Sev leads me into an empty room. "Look Lils, I'm so so sorry about what I said. You know I didn't mean it." He tries to patch things up, as if an apology will make everything just peachy.

"It doesn't matter whether you meant what you said or not, it was unacceptable." I avert my eyes as I speak, for fear of tears.

"Look, can't we just try to forget this? It was just a word!" Sev pleads.

"A highly offensive slur that you used against me in front of multiple people! Do you truly think that this is solely about that? I know exactly why you called me a mudblood. To show your fellow soon to be Death Eater friends that you don't care for some mudblood girl that you were friends with when you were little." I gather up the courage to look him straight in the eyes, hoping to intimidate him.

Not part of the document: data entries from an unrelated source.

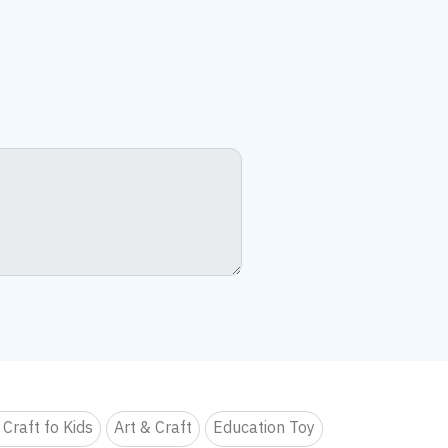
 Craft fo Kids
Art & Craft
Education Toy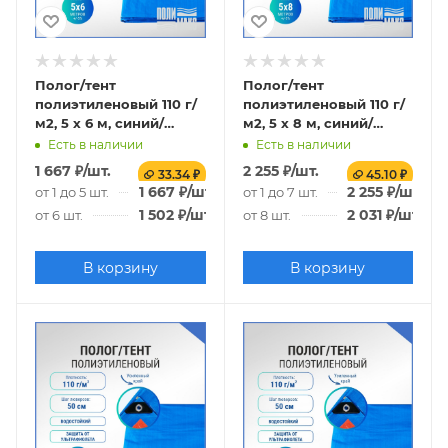
Полог/тент
Полог/тент
полиэтиленовый 110 г/
полиэтиленовый 110 г/
м2, 5 х 6 м, синий/
м2, 5 х 8 м, синий/
оранжевый
оранжевый
Есть в наличии
Есть в наличии
1 667
₽
/шт.
2 255
₽
/шт.
33.34 ₽
45.10 ₽
1 667
₽
/шт.
2 255
₽
/шт.
от 1 до 5 шт.
от 1 до 7 шт.
1 502
₽
/шт.
2 031
₽
/шт.
от 6 шт.
от 8 шт.
В корзину
В корзину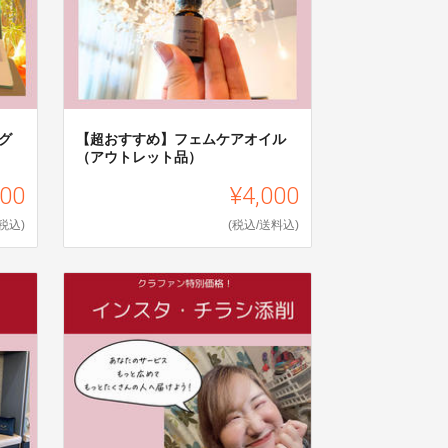
グ
【超おすすめ】フェムケアオイル
（アウトレット品）
200
¥4,000
(税込)
(税込/送料込)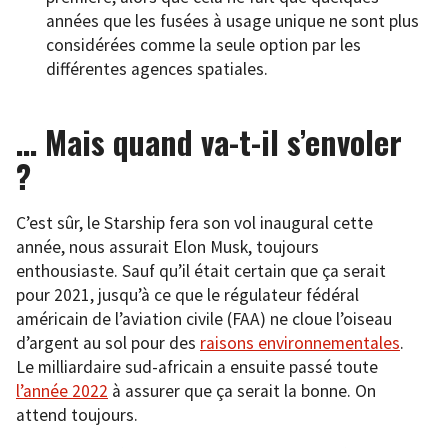
années que les fusées à usage unique ne sont plus
considérées comme la seule option par les
différentes agences spatiales.
… Mais quand va-t-il s’envoler
?
C’est sûr, le Starship fera son vol inaugural cette
année, nous assurait Elon Musk, toujours
enthousiaste. Sauf qu’il était certain que ça serait
pour 2021, jusqu’à ce que le régulateur fédéral
américain de l’aviation civile (FAA) ne cloue l’oiseau
d’argent au sol pour des
raisons environnementales
.
Le milliardaire sud-africain a ensuite passé toute
l’année 2022
à assurer que ça serait la bonne. On
attend toujours.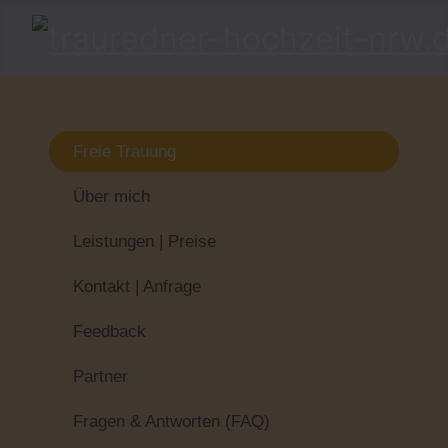
Freie Trauung
Über mich
Leistungen | Preise
Kontakt | Anfrage
Feedback
Partner
Fragen & Antworten (FAQ)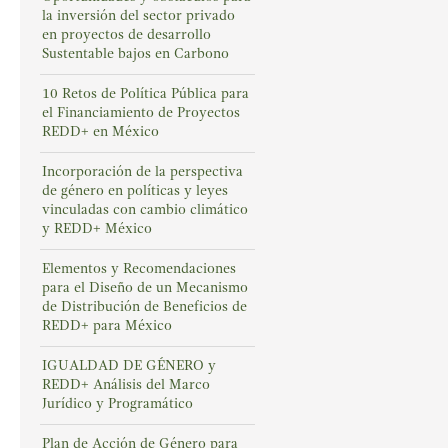
la inversión del sector privado
en proyectos de desarrollo
Sustentable bajos en Carbono
10 Retos de Política Pública para
el Financiamiento de Proyectos
REDD+ en México
Incorporación de la perspectiva
de género en políticas y leyes
vinculadas con cambio climático
y REDD+ México
Elementos y Recomendaciones
para el Diseño de un Mecanismo
de Distribución de Beneficios de
REDD+ para México
IGUALDAD DE GÉNERO y
REDD+ Análisis del Marco
Jurídico y Programático
Plan de Acción de Género para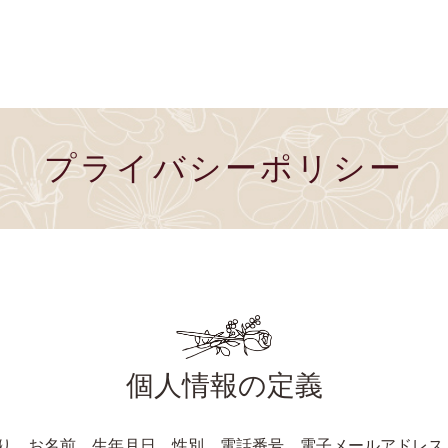
プライバシーポリシー
個人情報の定義
り、お名前、生年月日、性別、電話番号、電子メールアドレス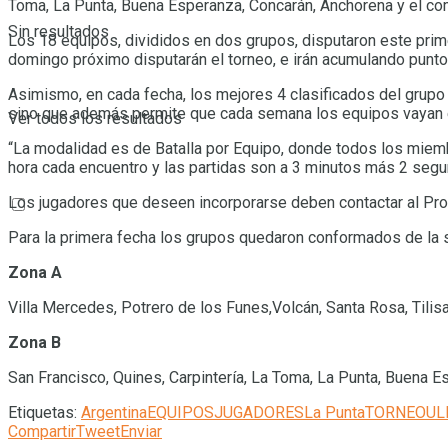
Toma, La Punta, Buena Esperanza, Concarán, Anchorena y el co
Sin resultados
Los 18 equipos, divididos en dos grupos, disputaron este prime
domingo próximo disputarán el torneo, e irán acumulando puntos
Asimismo, en cada fecha, los mejores 4 clasificados del grupo 
sino que además permite que cada semana los equipos vayan en
Ver todos los resultados
“La modalidad es de Batalla por Equipo, donde todos los miem
hora cada encuentro y las partidas son a 3 minutos más 2 segu
Los jugadores que deseen incorporarse deben contactar al Pr
Para la primera fecha los grupos quedaron conformados de la 
Zona A
Villa Mercedes, Potrero de los Funes,Volcán, Santa Rosa, Tilisa
Zona B
San Francisco, Quines, Carpintería, La Toma, La Punta, Buena 
Etiquetas:
Argentina
EQUIPOS
JUGADORES
La Punta
TORNEO
UL
Compartir
Tweet
Enviar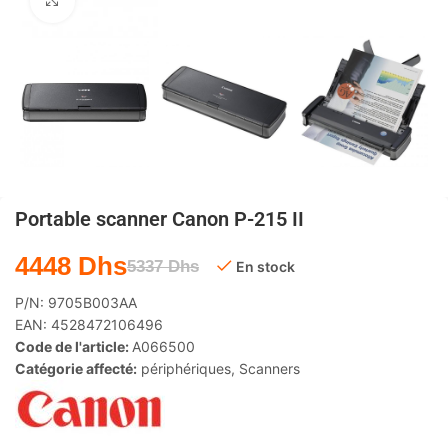
Agrandir
Portable scanner Canon P-215 II
4448
Dhs
5337
Dhs
En stock
P/N:
9705B003AA
EAN:
4528472106496
Code de l'article:
A066500
Catégorie affecté:
périphériques
,
Scanners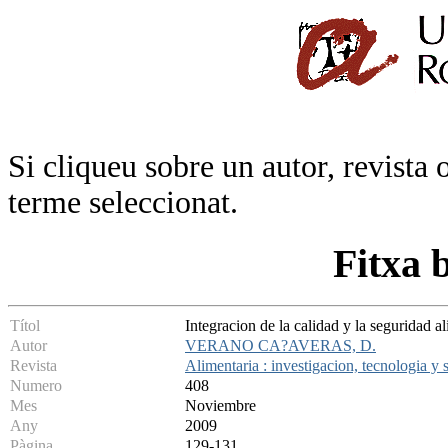
Si cliqueu sobre un autor, revista 
terme seleccionat.
Fitxa 
Títol
Integracion de la calidad y la seguridad al
Autor
VERANO CA?AVERAS, D.
Revista
Alimentaria : investigacion, tecnologia y 
Numero
408
Mes
Noviembre
Any
2009
Pàgina
129-131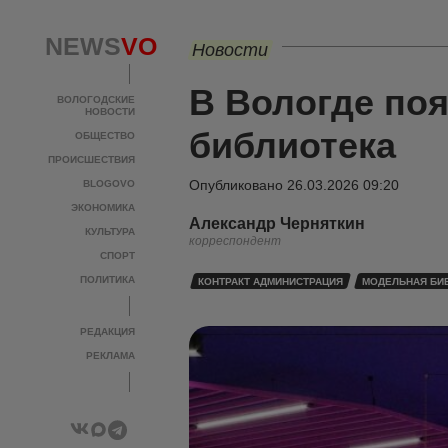
NEWS
VO
Новости
В Вологде по
ВОЛОГОДСКИЕ
НОВОСТИ
библиотека
ОБЩЕСТВО
ПРОИСШЕСТВИЯ
Опубликовано
26.03.2026 09:20
BLOGOVO
ЭКОНОМИКА
Александр Черняткин
КУЛЬТУРА
корреспондент
СПОРТ
ПОЛИТИКА
КОНТРАКТ АДМИНИСТРАЦИЯ
МОДЕЛЬНАЯ БИ
РЕДАКЦИЯ
РЕКЛАМА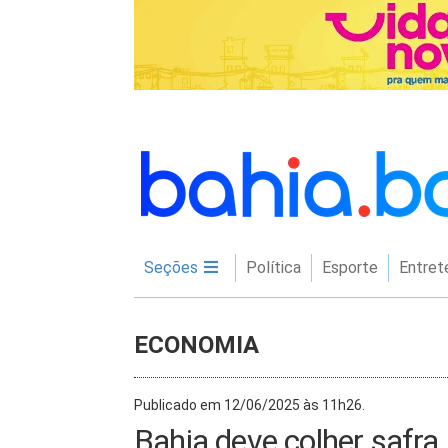
Seções
Política
Esporte
Entret
ECONOMIA
Publicado em 12/06/2025 às 11h26.
Bahia deve colher safra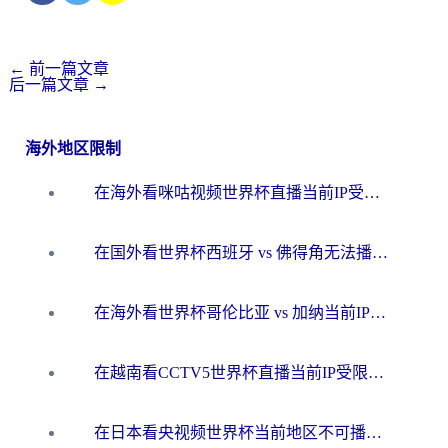
←
前一篇文章
后一篇文章
→
海外地区限制
在海外看咪咕视频世界杯直播当前IP受限制？这篇指南帮你搞定所有体育赛事观看难题
在国外看世界杯西班牙 vs 佛得角无法播放？这篇指南帮你解锁所有中文体育直播
在海外看世界杯哥伦比亚 vs 加纳当前IP受限制？这篇指南帮你流畅看中文解说赛事
在越南看CCTV5世界杯直播当前IP受限制？海外党体育观赛终极指南来了
在日本看央视频世界杯当前地区不可播放？海外党体育观赛终极指南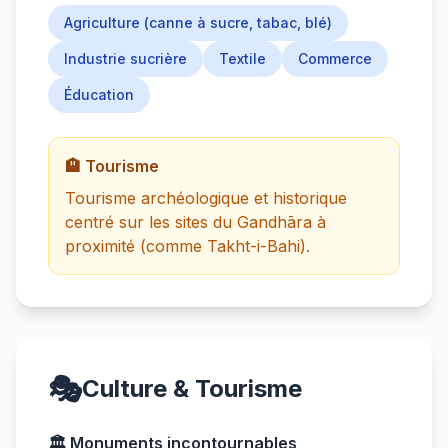
Agriculture (canne à sucre, tabac, blé)
Industrie sucrière
Textile
Commerce
Éducation
🏨 Tourisme
Tourisme archéologique et historique
centré sur les sites du Gandhāra à
proximité (comme Takht-i-Bahi).
🎭
Culture & Tourisme
🏛️ Monuments incontournables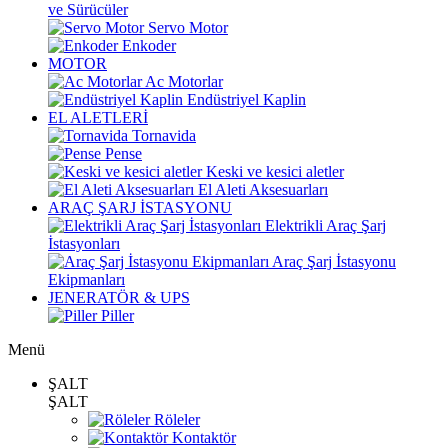
ve Sürücüler
Servo Motor
Enkoder
MOTOR
Ac Motorlar
Endüstriyel Kaplin
EL ALETLERİ
Tornavida
Pense
Keski ve kesici aletler
El Aleti Aksesuarları
ARAÇ ŞARJ İSTASYONU
Elektrikli Araç Şarj
İstasyonları
Araç Şarj İstasyonu
Ekipmanları
JENERATÖR & UPS
Piller
Menü
ŞALT
ŞALT
Röleler
Kontaktör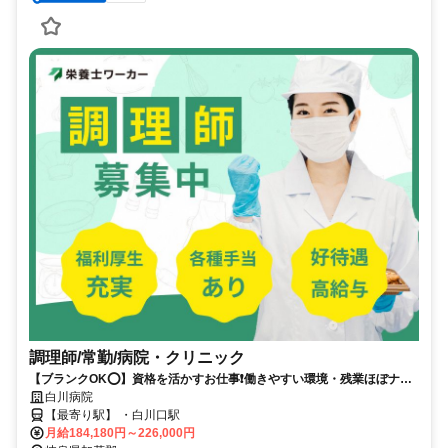
調理師/常勤/病院・クリニック
【ブランクOK⭕️】資格を活かすお仕事❗️働きやすい環境・残業ほぼナシ
✨
白川病院
【最寄り駅】 ・白川口駅
月給184,180円～226,000円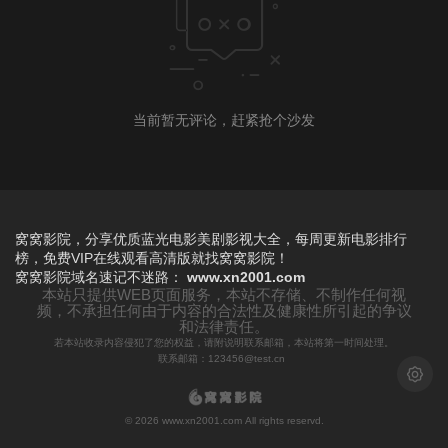
当前暂无评论，赶紧抢个沙发
窝窝影院，分享优质蓝光电影美剧影视大全，每周更新电影排行
榜，免费VIP在线观看高清版就找窝窝影院！
窝窝影院
域名速记不迷路：
www.xn2001.com
本站只提供WEB页面服务，本站不存储、不制作任何视
频，不承担任何由于内容的合法性及健康性所引起的争议
和法律责任。
若本站收录内容侵犯了您的权益，请附说明联系邮箱，本站将第一时间处理。
联系邮箱：123456@test.cn
浅色模
© 2026 www.xn2001.com All rights reservd.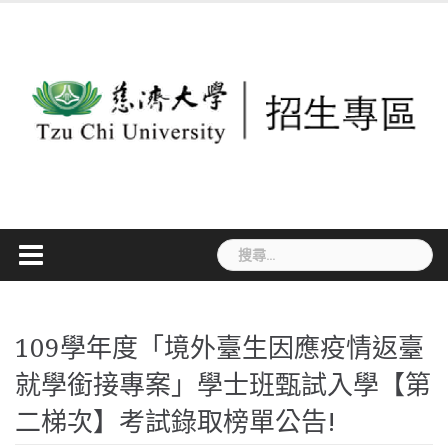
Skip
to
content
搜
尋
關
鍵
109學年度「境外臺生因應疫情返臺
字:
就學銜接專案」學士班甄試入學【第
二梯次】考試錄取榜單公告!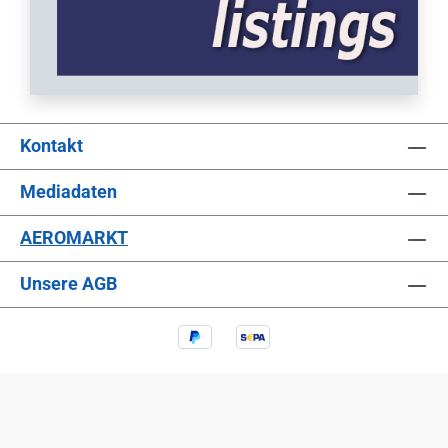
Kontakt
Mediadaten
AEROMARKT
Unsere AGB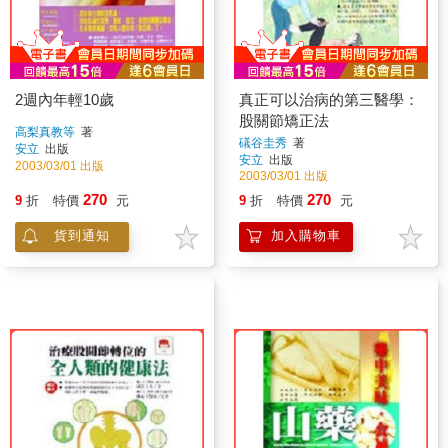
2週內年輕10歲
真正可以治病的第三醫學：
股關節矯正法
高梨真教等
著
礒谷圭秀
著
安立
出版
安立
出版
2003/03/01 出版
2003/03/01 出版
270
270
9
折
特價
元
9
折
特價
元
貨到通知
加入購物車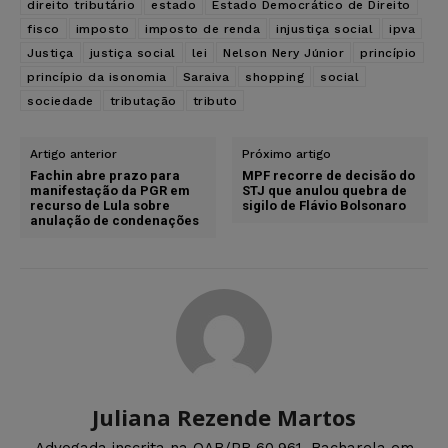
direito tributário
estado
Estado Democrático de Direito
fisco
imposto
imposto de renda
injustiça social
ipva
Justiça
justiça social
lei
Nelson Nery Júnior
princípio
princípio da isonomia
Saraiva
shopping
social
sociedade
tributação
tributo
Artigo anterior
Próximo artigo
Fachin abre prazo para
MPF recorre de decisão do
manifestação da PGR em
STJ que anulou quebra de
recurso de Lula sobre
sigilo de Flávio Bolsonaro
anulação de condenações
Juliana Rezende Martos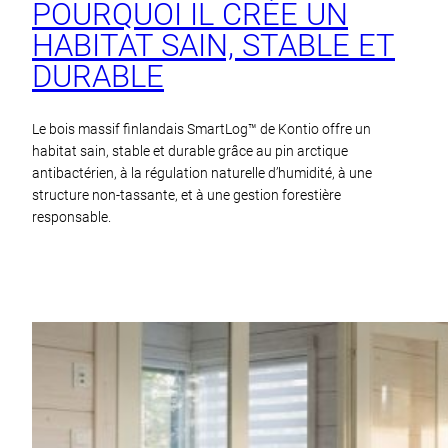
POURQUOI IL CRÉE UN
HABITAT SAIN, STABLE ET
DURABLE
Le bois massif finlandais SmartLog™ de Kontio offre un
habitat sain, stable et durable grâce au pin arctique
antibactérien, à la régulation naturelle d’humidité, à une
structure non-tassante, et à une gestion forestière
responsable.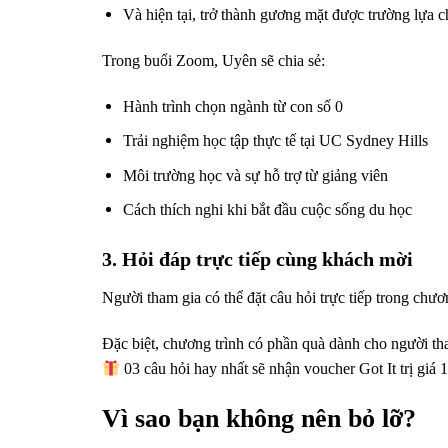
Và hiện tại, trở thành gương mặt được trường lựa 
Trong buổi Zoom, Uyên sẽ chia sẻ:
Hành trình chọn ngành từ con số 0
Trải nghiệm học tập thực tế tại UC Sydney Hills
Môi trường học và sự hỗ trợ từ giảng viên
Cách thích nghi khi bắt đầu cuộc sống du học
3. Hỏi đáp trực tiếp cùng khách mời
Người tham gia có thể đặt câu hỏi trực tiếp trong chươ
Đặc biệt, chương trình có phần quà dành cho người t
03 câu hỏi hay nhất sẽ nhận voucher Got It trị gi
Vì sao bạn không nên bỏ lỡ?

"Don't call yourself that!" Sev yells, surprised by my use of the word mudblood.

"Why not? You seemed perfectly fine with it earlier." I retort.

"Because it's one thing if someone calls you that, but if you say yourself that you are-" I cut him off as he tries to explain.

"Trust me, it hurts much more when a close friend calls you a mudblood. At least from where I'm standing." I saunter away, hoping that I didn't sound as heartbroken as I feel.